Мои опасения оказались напрасными. Бомбардировщики пролетели, все, кто ехал в машине, благополучно вернулись на свои места, и мы поехали дальше. На ухабах потряхивало, подбрасывало, немцев веселил каждый толчок; вид мощной воздушной армады, устремленной к знаменитому русскому городу, заметно их возбудил. Иное испытывал я…
Сдав пленных в штаб, я поспешил на станцию. Когда вышел в Ленинграде из поезда, уже совсем стемнело. От Витебского вокзала я успел дойти пешком до Невы, за которой плоско лежал Васильевский остров, а фашистские самолеты все еще прорывались на ленинградское небо (налет проходил волнами, в несколько приемов), то тут, то там сбрасывая фугаски и всюду во множестве — зажигалки.
Именно с того дня, вернее вечера, воздушные атаки на Ленинград стали регулярными. Днем мирно светило солнце, все было ярко, лучезарно, уставленные зенитками сады и скверы полны зелени, традиционных питерских дождей и туманов еще не было и в помине, по голубому небу плыли веселые белые облака. Штатские ленинградцы были одеты по-летнему — мужчины в светлых костюмах, женщины в пестрых легких платьях. На улицах продавали книги, цветы, в магазинах «Росконда» можно было совсем недавно без карточек купить хрустящий рижский шоколад, — блокада еще не успела на всем сказаться. А вечером, аккуратно в восемь часов, являлись фашистские самолеты и бомбили.

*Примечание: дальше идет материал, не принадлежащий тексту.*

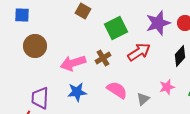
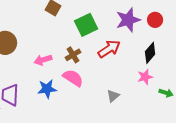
pink arrow: (73, 63) -> (43, 60), size x0.7
pink star: (167, 87) -> (145, 77), moved
pink semicircle: (117, 90) -> (73, 78), moved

Но 15 сентября, когда я купил на Невском возле Дома книги «Записки» Ю. М. Юрьева, запомнилось мне контрастом не между днем и вечером, а между ранним утром и днем. Утро я провел в Колпине, на Ижорском заводе, куда отправился еще с ночи. К Колпину немцы подошли в конце августа, их остановили на заводской окраине, и с тех пор линия фронта проходила на подступах к Колпину вплоть до разгрома немцев под Ленинградом в январе 1944 года. Колпино оказалось как бы концентратом того, что принято называть фронтовым городом, фронтовым заводом. Ленинград велик, многогранен, в нем сочетались различные стороны осажденного города, в том числе и довольно мирные, по крайней мере в начале блокады. В перерывах между авиационными налетами и артиллерийскими обстрелами люди ходили в кино, на концерты, беспрепятственно ездили через весь город в трамвае и вообще на какое-то время могли «забывать» о своем положении осажденных.